SEBASTIANO CARDI (Italy), aligning with the statement to be delivered by the European Union, said that during its presidency, his country had begun to address challenges in an integrated way, including a focus on migration and the nexus that phenomenon was connected to.  Protection and empowerment of people was key to building resilient societies.  The Secretary‑General should provide early‑warning information to the Council.  In order to address all problems in a comprehensive manner, United Nations effectiveness must be improved through building synergy between all actors.  In peace and security, capacity should be built to fully realize the concept of a peace continuum, as well as the building of inclusive political processes and resilient institutions.  His country would continue to fully support reform to strengthen the Organization across the three pillars.  In the Council, the interventions today showed that members had sufficient common interest to be able to reach consensus.

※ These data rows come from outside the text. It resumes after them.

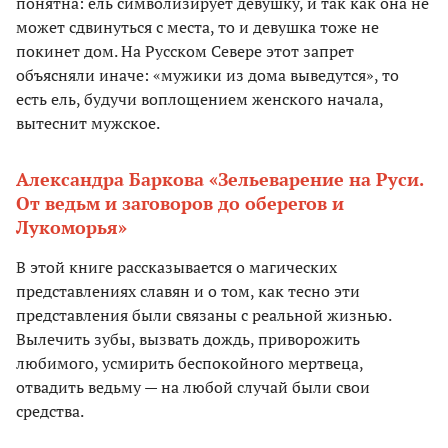
понятна: ель символизирует девушку, и так как она не
может сдвинуться с места, то и девушка тоже не
покинет дом. На Русском Севере этот запрет
объясняли иначе: «мужики из дома выведутся», то
есть ель, будучи воплощением женского начала,
вытеснит мужское.
Александра Баркова «Зельеварение на Руси.
От ведьм и заговоров до оберегов и
Лукоморья»
В этой книге рассказывается о магических
представлениях славян и о том, как тесно эти
представления были связаны с реальной жизнью.
Вылечить зубы, вызвать дождь, приворожить
любимого, усмирить беспокойного мертвеца,
отвадить ведьму — на любой случай были свои
средства.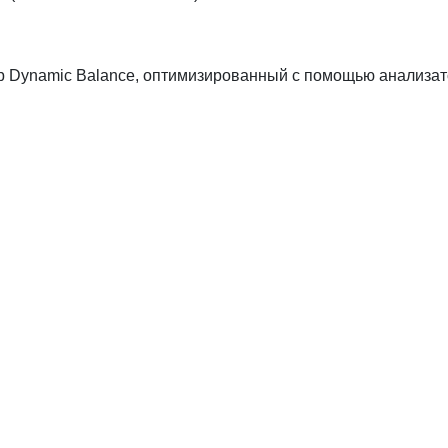
р Dynamic Balance, оптимизированный с помощью анализато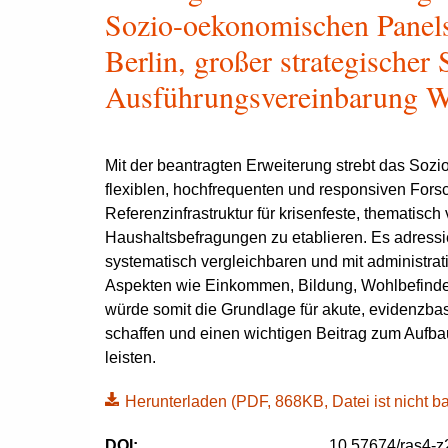
Sozio-oekonomischen Panels
Berlin, großer strategische
Ausführungsvereinbarung W
Mit der beantragten Erweiterung strebt das So
flexiblen, hochfrequenten und responsiven Forsc
Referenzinfrastruktur für krisenfeste, thematisch 
Haushaltsbefragungen zu etablieren. Es adressier
systematisch vergleichbaren und mit administra
Aspekten wie Einkommen, Bildung, Wohlbefind
würde somit die Grundlage für akute, evidenzbas
schaffen und einen wichtigen Beitrag zum Aufba
leisten.
Herunterladen
(PDF, 868KB, Datei ist nicht bar
DOI:
10.57674/ras4-z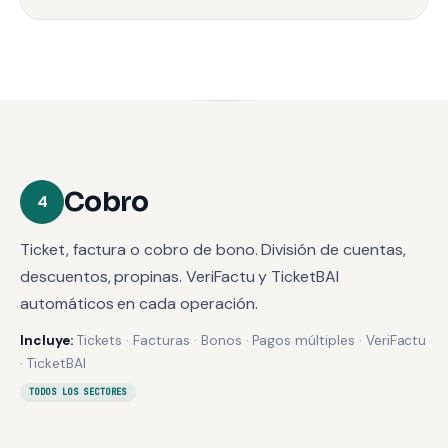
Cobro
4
Ticket, factura o cobro de bono. División de cuentas,
descuentos, propinas. VeriFactu y TicketBAI
automáticos en cada operación.
Incluye:
Tickets · Facturas · Bonos · Pagos múltiples · VeriFactu
· TicketBAI
TODOS LOS SECTORES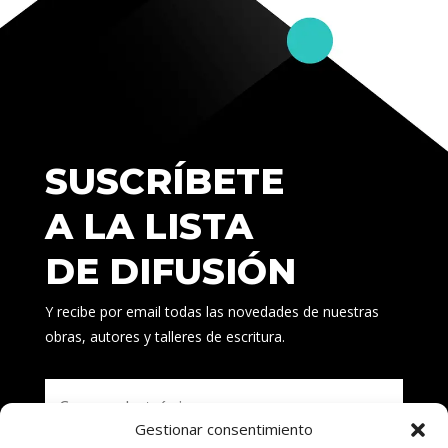
SUSCRÍBETE
A LA LISTA
DE DIFUSIÓN
Y recibe por email todas las novedades de nuestras
obras, autores y talleres de escritura.
Gestionar consentimiento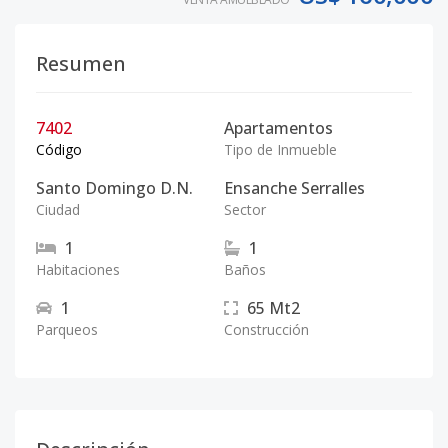
Resumen
7402
Apartamentos
Código
Tipo de Inmueble
Santo Domingo D.N.
Ensanche Serralles
Ciudad
Sector
1
1
Habitaciones
Baños
1
65
Mt2
Parqueos
Construcción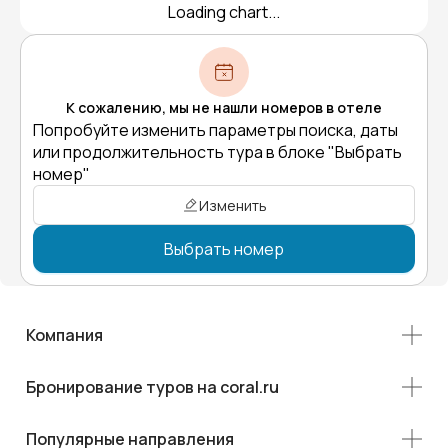
Loading chart...
К сожалению, мы не нашли номеров в отеле
Попробуйте изменить параметры поиска, даты
или продолжительность тура в блоке "Выбрать
номер"
Изменить
Выбрать номер
Компания
Бронирование туров на coral.ru
Популярные направления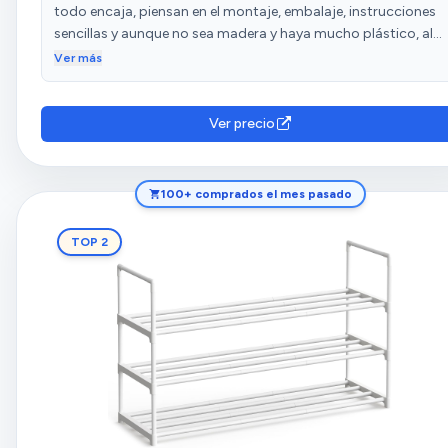
todo encaja, piensan en el montaje, embalaje, instrucciones
sencillas y aunque no sea madera y haya mucho plástico, al
final me convertí.....pues hasta aquí...Este zapatero es
Ver más
amazing...muy bien pensado pero a diferencia de ikea con
madera de calidad, tornillos de calidad y encima diseño
chulo..en serio muy reconendable
Ver precio
100+ comprados el mes pasado
TOP 2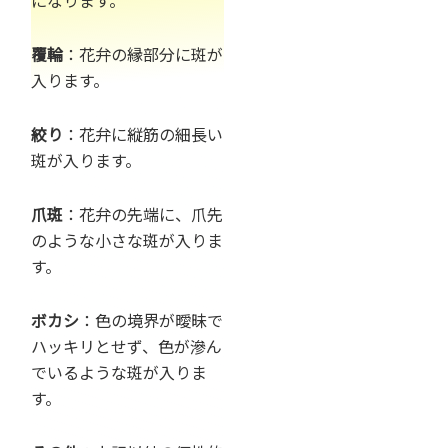
になります。
覆輪
：花弁の縁部分に斑が
入ります。
絞り
：花弁に縦筋の細長い
斑が入ります。
爪斑
：花弁の先端に、爪先
のような小さな斑が入りま
す。
ボカシ
：色の境界が曖昧で
ハッキリとせず、色が滲ん
でいるような斑が入りま
す。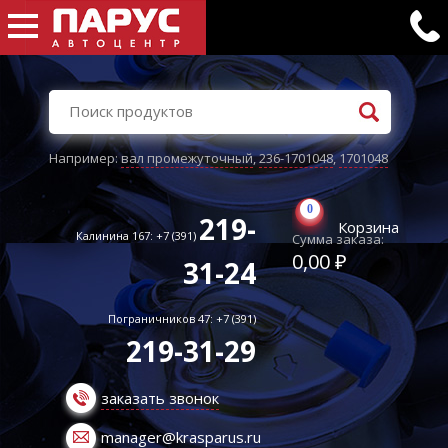
Например:
вал промежуточный
,
236-1701048
,
1701048
0
219-
Корзина
Калинина 167: +7 (391)
Сумма заказа:
0,00 ₽
31-24
Пограничников 47: +7 (391)
219-31-29
заказать звонок
manager@krasparus.ru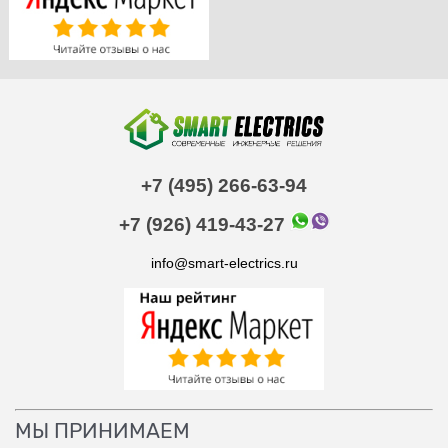
+7 (495) 266-63-94
+7 (926) 419-43-27
info@smart-electrics.ru
МЫ ПРИНИМАЕМ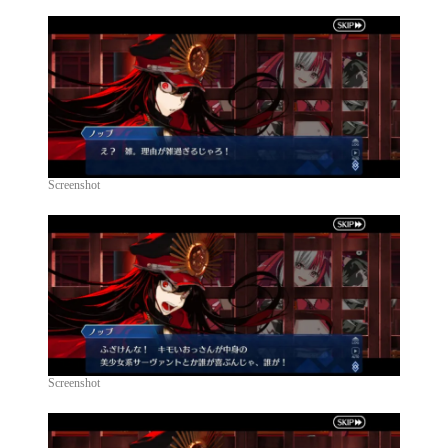
Screenshot
Screenshot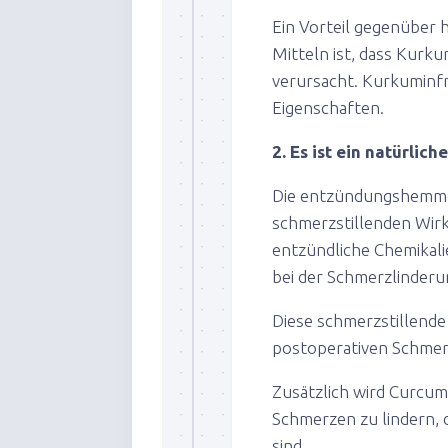
Ein Vorteil gegenübe
Mitteln ist, dass Kurk
verursacht. Kurkumin
Eigenschaften.
2. Es ist ein natürlic
Die entzündungshemmen
schmerzstillenden Wir
entzündliche Chemikalie
bei der Schmerzlinderu
Diese schmerzstillende
postoperativen Schmer
Zusätzlich wird Curcu
Schmerzen zu lindern, 
sind.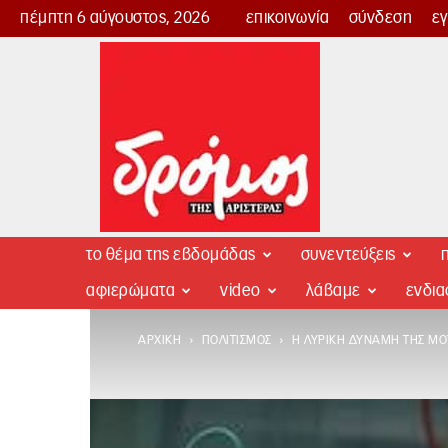
πέμπτη 6 αύγουστος, 2026
επικοινωνία
σύνδεση
ε
Δρόμος
της
Αριστεράς
το θέμα της εβδομάδας
συνεντεύξεις
π
αφιερώματα
video
λάβαμε
ενδι
ΑΡΧΙΚΉ
ΠΟΛΙΤΙΣΜΌΣ
Η ΛΥΡΙΚΉ ΔΎΝΑΜΗ ΤΗΣ ΜΟ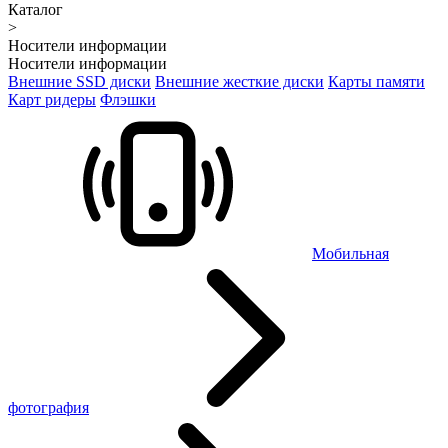
Каталог
>
Носители информации
Носители информации
Внешние SSD диски
Внешние жесткие диски
Карты памяти
Карт ридеры
Флэшки
Мобильная
фотография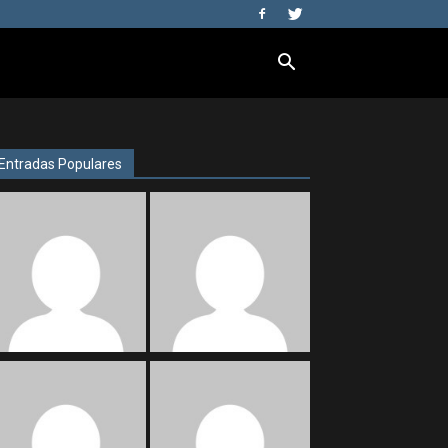
Entradas Populares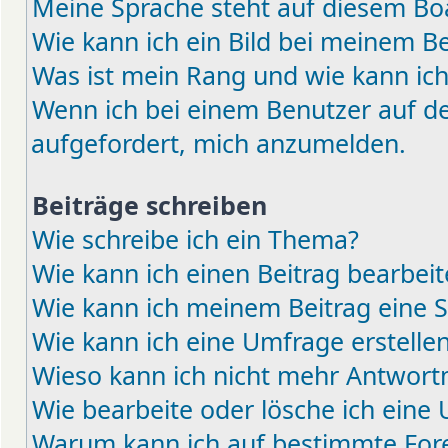
Meine Sprache steht auf diesem Boa
Wie kann ich ein Bild bei meinem 
Was ist mein Rang und wie kann ich
Wenn ich bei einem Benutzer auf den
aufgefordert, mich anzumelden.
Beiträge schreiben
Wie schreibe ich ein Thema?
Wie kann ich einen Beitrag bearbei
Wie kann ich meinem Beitrag eine 
Wie kann ich eine Umfrage erstelle
Wieso kann ich nicht mehr Antwortm
Wie bearbeite oder lösche ich eine
Warum kann ich auf bestimmte Fore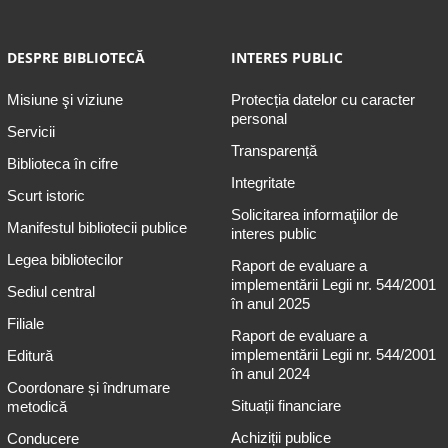
DESPRE BIBLIOTECĂ
INTERES PUBLIC
Misiune şi viziune
Protecția datelor cu caracter
personal
Servicii
Transparență
Biblioteca în cifre
Integritate
Scurt istoric
Solicitarea informaţiilor de
Manifestul bibliotecii publice
interes public
Legea bibliotecilor
Raport de evaluare a
implementării Legii nr. 544/2001
Sediul central
în anul 2025
Filiale
Raport de evaluare a
implementării Legii nr. 544/2001
Editură
în anul 2024
Coordonare și îndrumare
Situații financiare
metodică
Achiziții publice
Conducere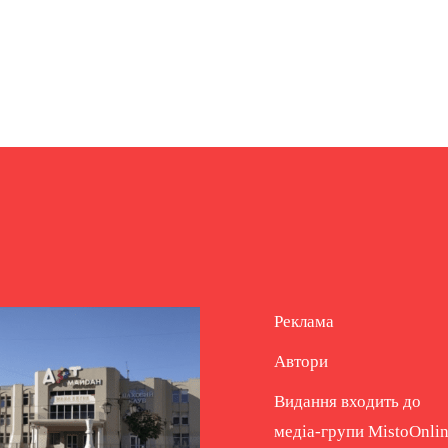
Реклама
Автори
Видання входить до
медіа-групи
MistoOnli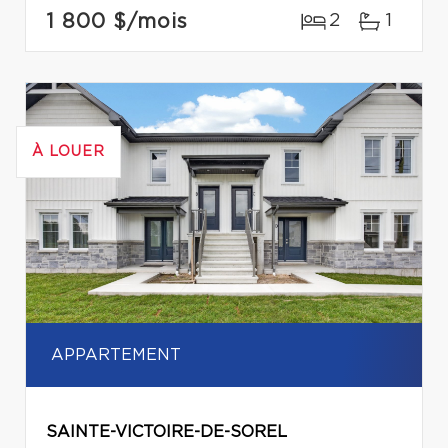
1 800 $
/mois
2
1
À LOUER
APPARTEMENT
SAINTE-VICTOIRE-DE-SOREL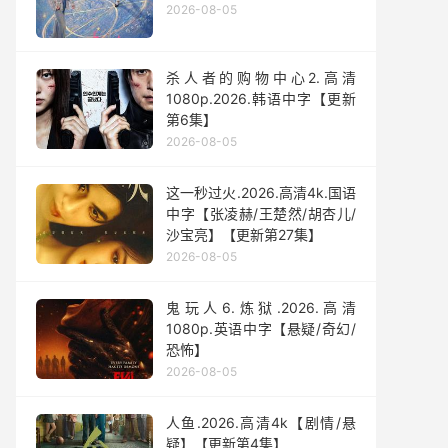
2026-08-05
杀人者的购物中心2.高清
1080p.2026.韩语中字【更新
第6集】
2026-08-05
这一秒过火.2026.高清4k.国语
中字【张凌赫/王楚然/胡杏儿/
沙宝亮】【更新第27集】
2026-08-05
鬼玩人6.炼狱.2026.高清
1080p.英语中字【悬疑/奇幻/
恐怖】
2026-08-05
人鱼.2026.高清4k【剧情/悬
疑】【更新第4集】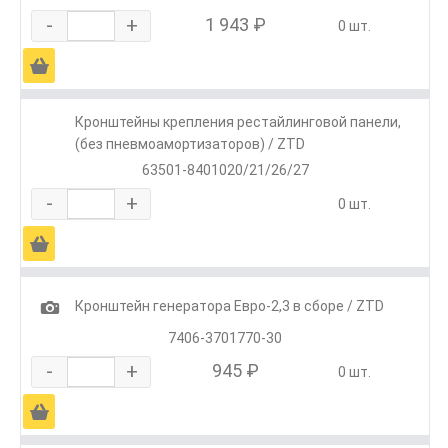
-
+
1 943 ₽
0 шт.
Ä
Кронштейны крепления рестайлинговой панели,
(без пневмоамортизаторов) / ZTD
63501-8401020/21/26/27
-
+
0 шт.
Ä
1
Кронштейн генератора Евро-2,3 в сборе / ZTD
7406-3701770-30
-
+
945 ₽
0 шт.
Ä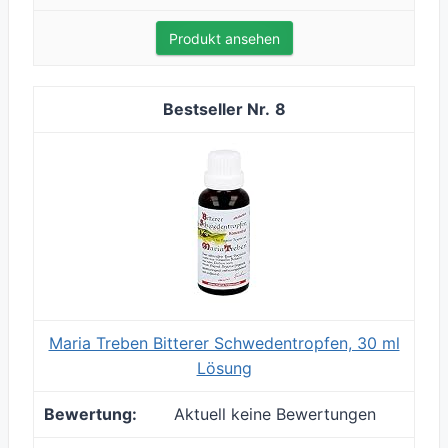
Produkt ansehen
8
Maria Treben Bitterer Schwedentropfen, 30 ml
Lösung
Aktuell keine Bewertungen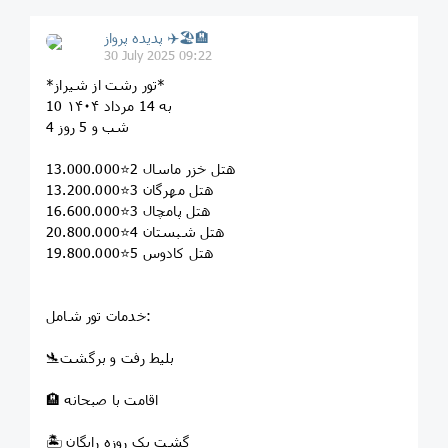
پديده پرواز ✈️🏖🏨
30 July 2025 09:22
*تور رشت از شیراز*
10 به 14 مرداد ۱۴۰۴
4 شب و 5 روز
هتل خزر ماسال 2⭐13.000.000
هتل مهرگان 3⭐13.200.000
هتل پامچال 3⭐16.600.000
هتل شبستان 4⭐20.800.000
هتل کادوس 5⭐19.800.000
خدمات تور شامل:
🛬بلیط رفت و برگشت
🏨 اقامت با صبحانه
🏝️ گشت یک روزه رایگان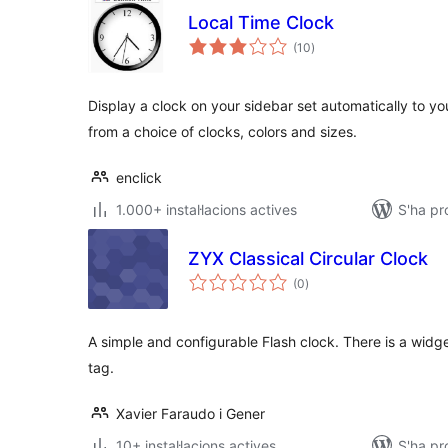
Local Time Clock
puntuacions
(10
)
totals
Display a clock on your sidebar set automatically to yo
from a choice of clocks, colors and sizes.
enclick
1.000+ instal·lacions actives
S'ha pr
ZYX Classical Circular Clock
puntuacions
(0
)
totals
A simple and configurable Flash clock. There is a widg
tag.
Xavier Faraudo i Gener
10+ instal·lacions actives
S'ha pr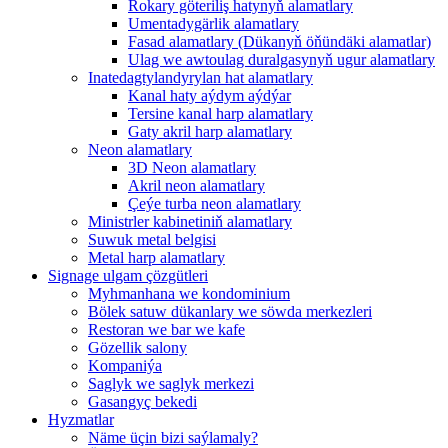
Rokary göteriliş hatynyň alamatlary
Umentadygärlik alamatlary
Fasad alamatlary (Dükanyň öňündäki alamatlar)
Ulag we awtoulag duralgasynyň ugur alamatlary
Inatedagtylandyrylan hat alamatlary
Kanal haty aýdym aýdýar
Tersine kanal harp alamatlary
Gaty akril harp alamatlary
Neon alamatlary
3D Neon alamatlary
Akril neon alamatlary
Çeýe turba neon alamatlary
Ministrler kabinetiniň alamatlary
Suwuk metal belgisi
Metal harp alamatlary
Signage ulgam çözgütleri
Myhmanhana we kondominium
Bölek satuw dükanlary we söwda merkezleri
Restoran we bar we kafe
Gözellik salony
Kompaniýa
Saglyk we saglyk merkezi
Gasangyç bekedi
Hyzmatlar
Näme üçin bizi saýlamaly?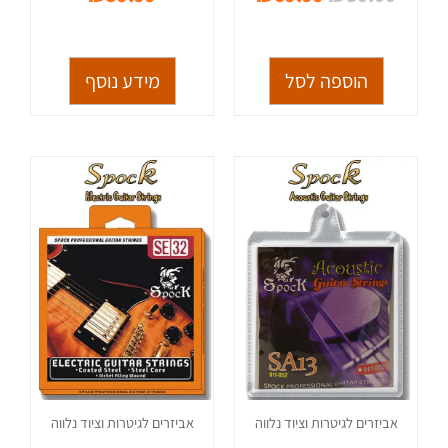
הוספה לסל
מידע נוסף
אביזרים לגיטרות וציוד נלווה
אביזרים לגיטרות וציוד נלווה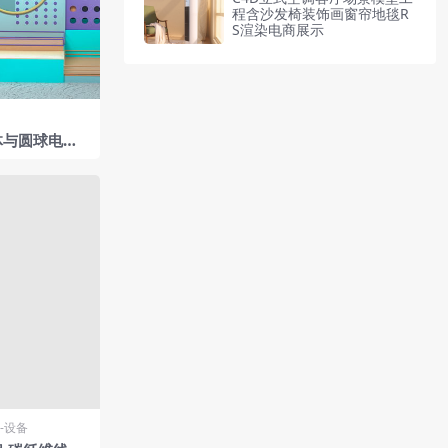
程含沙发椅装饰画窗帘地毯R
S渲染电商展示
体与圆球电商
工程
-设备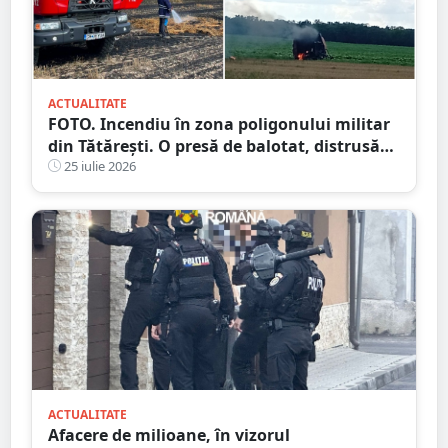
ACTUALITATE
FOTO. Incendiu în zona poligonului militar
din Tătărești. O presă de balotat, distrusă
complet! Flăcările s-au extins
25 iulie 2026
ACTUALITATE
Afacere de milioane, în vizorul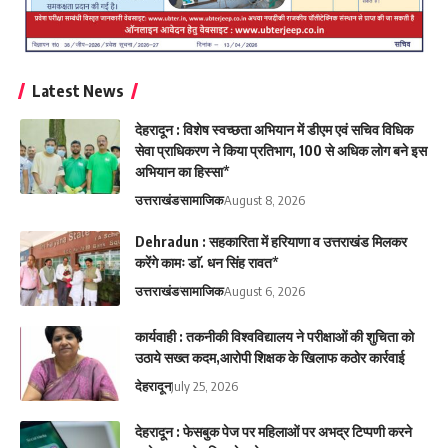
Latest News
देहरादून : विशेष स्वच्छता अभियान में डीएम एवं सचिव विधिक
सेवा प्राधिकरण ने किया प्रतिभाग, 100 से अधिक लोग बने इस
अभियान का हिस्सा*
उत्तराखंड
सामाजिक
August 8, 2026
Dehradun : सहकारिता में हरियाणा व उत्तराखंड मिलकर
करेंगे कामः डाॅ. धन सिंह रावत*
उत्तराखंड
सामाजिक
August 6, 2026
कार्यवाही : तकनीकी विश्वविद्यालय ने परीक्षाओं की शुचिता को
उठाये सख्त कदम,आरोपी शिक्षक के खिलाफ कठोर कार्रवाई
देहरादून
July 25, 2026
देहरादून : फेसबुक पेज पर महिलाओं पर अभद्र टिप्पणी करने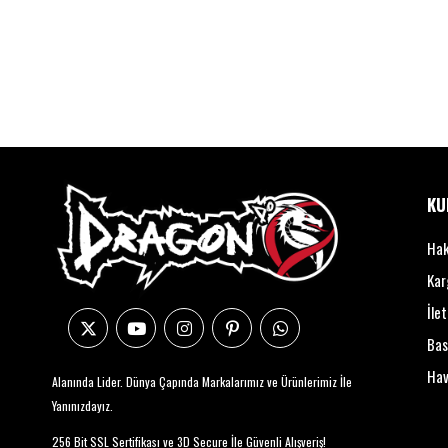
KU
Hak
Kar
İlet
Bas
Hav
Alanında Lider. Dünya Çapında Markalarımız ve Ürünlerimiz İle
Yanınızdayız.
256 Bit SSL Sertifikası ve 3D Secure İle Güvenli Alışveriş!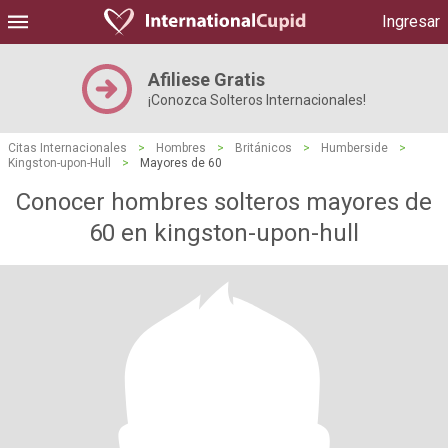
Ingresar
Afiliese Gratis
¡Conozca Solteros Internacionales!
Citas Internacionales
>
Hombres
>
Británicos
>
Humberside
>
Kingston-upon-Hull
>
Mayores de 60
Conocer hombres solteros mayores de
60 en kingston-upon-hull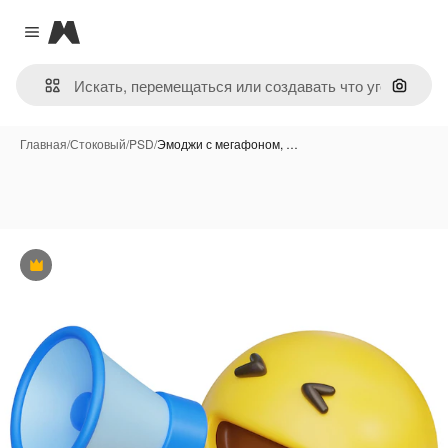
Magnific
Close menu
Поиск 
Главная
/
Стоковый
/
PSD
/
Эмоджи с мегафоном, …
Премиум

The representative of Ukraine, taking the floor a second time, said that it had been reconfirmed just recently that the Russian Federation was an occupying Power and a party to the conflict in the east of Ukraine.  For that reason, the country could not discuss the conflict as an impartial actor.  It must, instead, withdraw from Crimea and Donbass and make reparations for the damage it had caused in his country.

The representative of the Russian Federation, responding to his counterpart, encouraged the representative of the Ukraine to respect the Council and common sense.  The conflict in the Ukraine was a consequence of the seizure of power that was not accepted by people in the east of Ukraine, and while there was no proof of intervention on the part of his country, there was proof of malfeasance by Ukraine, including bombardment of schools and hospitals that threatened a large-scale humanitarian disaster.  He called for the implementation of the road map that was written into the Minsk agreements to resolve the situation.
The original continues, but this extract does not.